3. modify the file core/src/XMLParser.cpp. Search for the method bool XMLParser::parseAlgorithms and insert an new entry for your algorithm in the algorithmParameters array, for example
AlgorithmParameters algorithmParameters[] = { ... { Evoptool::DEUM, 5, (char*) "IDDDI" }, // Pop, percElitism, percSelec, CoolRate, GibbsIterations ... };
In each entry, the first field is the name of the entry in the Algorithms enum just modified in Evoptool.h, the second is the number of parameters to be parsed in the xml configuration file and the third is a string specifying their type: I for integer and D for double.
4. add a case in the switch that follows in bool XMLParser::parseAlgorithms, for instance:
case Evoptool::DEUM: algos[i] = new extendedFCA(intVal[0], doubleVal[0], doubleVal[1], intVal[1], intVal[2], params->rng); algos[i]->initAlgorithm(params->task); break;
Note that your algorithm can employ the random number generator provided by the Evoptool core, params->rng.
5. Include your headers in core/src/Algorithms.h
6. Document how your algorithm is instantiated in the comments appearing in evoptool-file/exec-scripts/example.xml
Algorithm Id Types Parameters ===================================================================================================== ... FCA 26 "IDDII" (Pop, PercSelection, LearningRate, MaxCompositionLenght, MaxMonomialOrder) ...

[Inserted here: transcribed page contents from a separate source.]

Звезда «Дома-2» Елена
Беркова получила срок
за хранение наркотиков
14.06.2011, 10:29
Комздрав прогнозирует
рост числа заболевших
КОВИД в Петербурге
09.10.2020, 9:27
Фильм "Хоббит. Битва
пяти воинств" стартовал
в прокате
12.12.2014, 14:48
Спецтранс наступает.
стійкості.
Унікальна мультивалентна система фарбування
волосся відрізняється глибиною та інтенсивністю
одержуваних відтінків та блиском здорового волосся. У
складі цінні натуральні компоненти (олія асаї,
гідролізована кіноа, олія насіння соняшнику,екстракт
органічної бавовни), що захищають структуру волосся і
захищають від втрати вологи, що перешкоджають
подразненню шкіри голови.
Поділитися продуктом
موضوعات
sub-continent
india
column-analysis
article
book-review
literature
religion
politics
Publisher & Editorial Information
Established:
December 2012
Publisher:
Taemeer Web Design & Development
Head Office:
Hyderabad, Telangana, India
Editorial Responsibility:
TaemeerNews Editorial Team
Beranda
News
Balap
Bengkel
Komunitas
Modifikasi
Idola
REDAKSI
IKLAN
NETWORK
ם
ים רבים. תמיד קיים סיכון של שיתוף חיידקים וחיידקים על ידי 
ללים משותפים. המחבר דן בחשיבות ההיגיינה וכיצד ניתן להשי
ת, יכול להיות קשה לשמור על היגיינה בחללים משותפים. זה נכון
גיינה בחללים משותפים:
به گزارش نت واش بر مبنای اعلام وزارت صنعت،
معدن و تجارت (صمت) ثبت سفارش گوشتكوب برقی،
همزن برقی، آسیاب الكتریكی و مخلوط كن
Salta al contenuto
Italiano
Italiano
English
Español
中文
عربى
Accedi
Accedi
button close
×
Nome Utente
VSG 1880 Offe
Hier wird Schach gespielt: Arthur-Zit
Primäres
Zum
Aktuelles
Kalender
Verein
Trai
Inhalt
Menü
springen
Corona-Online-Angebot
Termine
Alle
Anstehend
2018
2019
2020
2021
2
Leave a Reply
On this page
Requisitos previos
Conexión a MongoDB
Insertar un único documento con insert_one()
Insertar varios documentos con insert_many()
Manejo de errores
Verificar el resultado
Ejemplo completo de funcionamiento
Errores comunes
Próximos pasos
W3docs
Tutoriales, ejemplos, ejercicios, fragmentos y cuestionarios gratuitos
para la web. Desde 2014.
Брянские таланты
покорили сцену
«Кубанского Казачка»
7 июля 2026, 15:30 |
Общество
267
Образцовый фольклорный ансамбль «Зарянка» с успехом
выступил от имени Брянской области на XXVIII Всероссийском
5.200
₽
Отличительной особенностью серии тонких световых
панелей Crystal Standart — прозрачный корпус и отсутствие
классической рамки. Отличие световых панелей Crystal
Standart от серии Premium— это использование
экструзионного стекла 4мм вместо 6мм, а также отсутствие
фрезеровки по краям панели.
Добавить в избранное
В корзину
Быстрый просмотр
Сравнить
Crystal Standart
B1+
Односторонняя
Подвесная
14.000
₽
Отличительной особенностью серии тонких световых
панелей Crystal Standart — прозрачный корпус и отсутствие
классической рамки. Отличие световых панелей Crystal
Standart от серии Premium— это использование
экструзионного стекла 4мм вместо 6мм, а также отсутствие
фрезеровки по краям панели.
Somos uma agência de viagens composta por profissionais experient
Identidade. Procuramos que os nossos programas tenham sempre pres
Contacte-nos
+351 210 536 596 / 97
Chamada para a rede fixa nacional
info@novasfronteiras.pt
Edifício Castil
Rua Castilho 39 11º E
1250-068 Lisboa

7. Add an instantiation example for your algorithm in evoptool-file/exec-scripts/example.xml
<algo id="26" instanceName="FCA"> <int>1000</int> <double>0.5</double> <double>1</double> <int>64</int> <int>2</int> </algo>
Run an algorithm in a C++ program
The simplest way to do this is to create a new submodule in core
, i.e., a new source directory within the source directory of a module
For instance, the steps to create a new submodule named myexample
are
1. copy the example submodule exampleRunAlgorithm
in a new folder named myexample
in
evoptool/core/src
2. modify the Makefile
in the myexample
directory, see comments in the makefile for more details.
3. edit the main
function in the source file, if you need you can create other C++ and .h files in the same folder.
4. from evoptool/core/src/myexample
run
make bin
The bin file is create in evoptool/core/bin
and copied in evoptool/bin
NOTICE that evoptool/core/bin
may be deleted after a make cleanall
5. from evoptool/bin
run
./myexample
Available statistics
In the configuration xml file you can enable the evaluation of three set of statistics:
<statisticsConfiguration> <evalPopulationStatistics>yes</evalPopulationStatistics> <evalModelStatistics>yes</evalModelStatistics> <evalExecutionStatistics>No</evalExecutionStatistics> ... </statisticsConfiguration>
See the headers file in evoptool/common/src for details.